MATERIAL FOR THIS TASK Start Marker

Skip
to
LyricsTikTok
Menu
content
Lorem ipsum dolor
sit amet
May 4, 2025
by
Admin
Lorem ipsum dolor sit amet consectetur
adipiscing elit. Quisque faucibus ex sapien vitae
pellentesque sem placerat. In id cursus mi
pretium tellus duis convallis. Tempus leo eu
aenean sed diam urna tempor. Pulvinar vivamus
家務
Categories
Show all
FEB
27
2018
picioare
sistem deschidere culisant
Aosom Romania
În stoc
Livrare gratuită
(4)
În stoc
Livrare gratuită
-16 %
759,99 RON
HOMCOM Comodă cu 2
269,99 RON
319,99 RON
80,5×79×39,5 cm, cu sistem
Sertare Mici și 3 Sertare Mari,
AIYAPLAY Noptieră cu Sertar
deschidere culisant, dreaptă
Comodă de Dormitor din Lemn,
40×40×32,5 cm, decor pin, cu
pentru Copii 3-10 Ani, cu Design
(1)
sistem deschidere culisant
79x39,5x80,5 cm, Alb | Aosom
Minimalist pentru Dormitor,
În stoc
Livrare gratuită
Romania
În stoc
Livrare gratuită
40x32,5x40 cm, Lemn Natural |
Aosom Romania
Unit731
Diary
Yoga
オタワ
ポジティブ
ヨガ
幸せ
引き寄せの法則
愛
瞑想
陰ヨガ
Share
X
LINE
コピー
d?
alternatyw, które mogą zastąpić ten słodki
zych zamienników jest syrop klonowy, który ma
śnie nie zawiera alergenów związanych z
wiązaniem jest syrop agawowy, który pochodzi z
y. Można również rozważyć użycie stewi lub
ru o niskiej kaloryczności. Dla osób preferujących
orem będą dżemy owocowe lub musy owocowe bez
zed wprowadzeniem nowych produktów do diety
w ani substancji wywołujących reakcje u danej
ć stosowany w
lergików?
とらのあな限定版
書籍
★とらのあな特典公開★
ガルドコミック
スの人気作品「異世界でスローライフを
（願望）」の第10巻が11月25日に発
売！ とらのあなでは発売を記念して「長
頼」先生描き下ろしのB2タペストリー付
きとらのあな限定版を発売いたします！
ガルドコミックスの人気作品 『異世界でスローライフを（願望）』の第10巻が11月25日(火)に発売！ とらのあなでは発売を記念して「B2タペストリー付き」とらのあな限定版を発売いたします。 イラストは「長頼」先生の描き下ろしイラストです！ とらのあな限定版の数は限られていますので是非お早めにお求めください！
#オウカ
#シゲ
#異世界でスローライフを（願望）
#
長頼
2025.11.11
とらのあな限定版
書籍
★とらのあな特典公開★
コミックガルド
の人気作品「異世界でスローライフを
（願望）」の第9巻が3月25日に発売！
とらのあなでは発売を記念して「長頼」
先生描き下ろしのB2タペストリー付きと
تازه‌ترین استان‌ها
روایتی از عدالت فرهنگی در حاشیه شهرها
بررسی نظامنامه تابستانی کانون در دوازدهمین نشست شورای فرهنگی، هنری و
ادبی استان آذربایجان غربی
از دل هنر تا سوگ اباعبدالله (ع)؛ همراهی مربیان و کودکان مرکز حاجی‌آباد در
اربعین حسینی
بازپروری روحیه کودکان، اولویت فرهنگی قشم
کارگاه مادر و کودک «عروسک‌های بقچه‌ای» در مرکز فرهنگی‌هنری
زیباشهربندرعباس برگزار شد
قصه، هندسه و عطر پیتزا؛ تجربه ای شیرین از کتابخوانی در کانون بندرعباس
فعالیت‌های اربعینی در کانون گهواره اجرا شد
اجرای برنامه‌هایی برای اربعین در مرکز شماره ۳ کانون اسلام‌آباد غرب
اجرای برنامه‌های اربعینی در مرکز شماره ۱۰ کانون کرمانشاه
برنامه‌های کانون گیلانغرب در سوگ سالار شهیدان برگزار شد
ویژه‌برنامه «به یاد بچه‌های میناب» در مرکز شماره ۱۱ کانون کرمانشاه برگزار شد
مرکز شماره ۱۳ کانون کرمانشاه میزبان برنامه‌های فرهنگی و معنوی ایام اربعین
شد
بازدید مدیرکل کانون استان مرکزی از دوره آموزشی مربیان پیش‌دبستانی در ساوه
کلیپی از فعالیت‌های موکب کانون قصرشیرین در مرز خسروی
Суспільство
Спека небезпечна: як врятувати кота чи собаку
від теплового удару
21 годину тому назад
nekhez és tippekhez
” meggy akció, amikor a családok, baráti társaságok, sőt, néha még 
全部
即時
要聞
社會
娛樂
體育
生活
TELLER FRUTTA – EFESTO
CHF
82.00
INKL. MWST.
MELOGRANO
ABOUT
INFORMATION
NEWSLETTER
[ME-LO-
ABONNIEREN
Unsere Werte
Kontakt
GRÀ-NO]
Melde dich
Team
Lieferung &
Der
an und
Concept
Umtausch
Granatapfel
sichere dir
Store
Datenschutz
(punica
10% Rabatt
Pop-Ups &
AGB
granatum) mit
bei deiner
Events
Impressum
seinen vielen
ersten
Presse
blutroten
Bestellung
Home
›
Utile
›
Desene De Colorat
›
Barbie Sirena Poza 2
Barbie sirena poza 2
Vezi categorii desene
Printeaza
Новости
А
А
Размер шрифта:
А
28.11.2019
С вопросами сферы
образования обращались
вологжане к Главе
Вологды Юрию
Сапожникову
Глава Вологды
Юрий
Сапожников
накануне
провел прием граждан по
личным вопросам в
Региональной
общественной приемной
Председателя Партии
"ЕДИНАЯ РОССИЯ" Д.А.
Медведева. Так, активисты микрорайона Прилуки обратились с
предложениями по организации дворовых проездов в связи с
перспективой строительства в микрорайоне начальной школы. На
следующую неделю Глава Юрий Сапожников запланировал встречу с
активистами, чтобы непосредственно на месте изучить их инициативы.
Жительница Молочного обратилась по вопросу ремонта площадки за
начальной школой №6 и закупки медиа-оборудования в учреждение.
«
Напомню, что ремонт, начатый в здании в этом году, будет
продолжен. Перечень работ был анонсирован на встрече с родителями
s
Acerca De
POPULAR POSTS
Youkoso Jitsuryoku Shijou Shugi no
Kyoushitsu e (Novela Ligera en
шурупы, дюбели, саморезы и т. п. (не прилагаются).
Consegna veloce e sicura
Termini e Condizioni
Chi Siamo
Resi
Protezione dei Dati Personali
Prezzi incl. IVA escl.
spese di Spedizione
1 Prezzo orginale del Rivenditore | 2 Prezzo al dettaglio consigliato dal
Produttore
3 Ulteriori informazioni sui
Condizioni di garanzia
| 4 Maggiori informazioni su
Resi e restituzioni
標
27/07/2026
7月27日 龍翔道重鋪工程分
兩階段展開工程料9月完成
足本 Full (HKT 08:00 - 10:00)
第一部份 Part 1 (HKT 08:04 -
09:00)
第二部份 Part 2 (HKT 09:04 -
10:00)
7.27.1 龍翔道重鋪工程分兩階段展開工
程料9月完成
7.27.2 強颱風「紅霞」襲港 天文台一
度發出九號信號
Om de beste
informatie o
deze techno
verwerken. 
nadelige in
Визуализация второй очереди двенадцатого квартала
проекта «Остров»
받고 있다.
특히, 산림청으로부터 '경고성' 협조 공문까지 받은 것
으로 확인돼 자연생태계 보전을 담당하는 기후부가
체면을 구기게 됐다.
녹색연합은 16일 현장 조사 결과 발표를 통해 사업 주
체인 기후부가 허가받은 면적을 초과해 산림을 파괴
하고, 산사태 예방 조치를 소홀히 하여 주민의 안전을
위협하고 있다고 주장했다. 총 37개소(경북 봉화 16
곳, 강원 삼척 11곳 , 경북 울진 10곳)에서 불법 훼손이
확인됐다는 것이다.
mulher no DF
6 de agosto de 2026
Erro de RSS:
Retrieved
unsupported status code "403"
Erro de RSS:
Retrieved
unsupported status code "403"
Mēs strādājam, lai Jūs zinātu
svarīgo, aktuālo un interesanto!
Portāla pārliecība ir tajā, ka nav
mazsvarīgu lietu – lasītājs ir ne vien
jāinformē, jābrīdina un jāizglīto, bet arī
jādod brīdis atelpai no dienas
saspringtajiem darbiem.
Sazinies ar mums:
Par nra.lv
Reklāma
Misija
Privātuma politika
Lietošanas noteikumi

MATERIAL FOR THIS TASK End Marker

- PROBLEM DETAILS: Copy every line where the word "Dormitor" is present in the entries above.

- ANSWER SPACE:
Comodă de Dormitor din Lemn,
Minimalist pentru Dormitor,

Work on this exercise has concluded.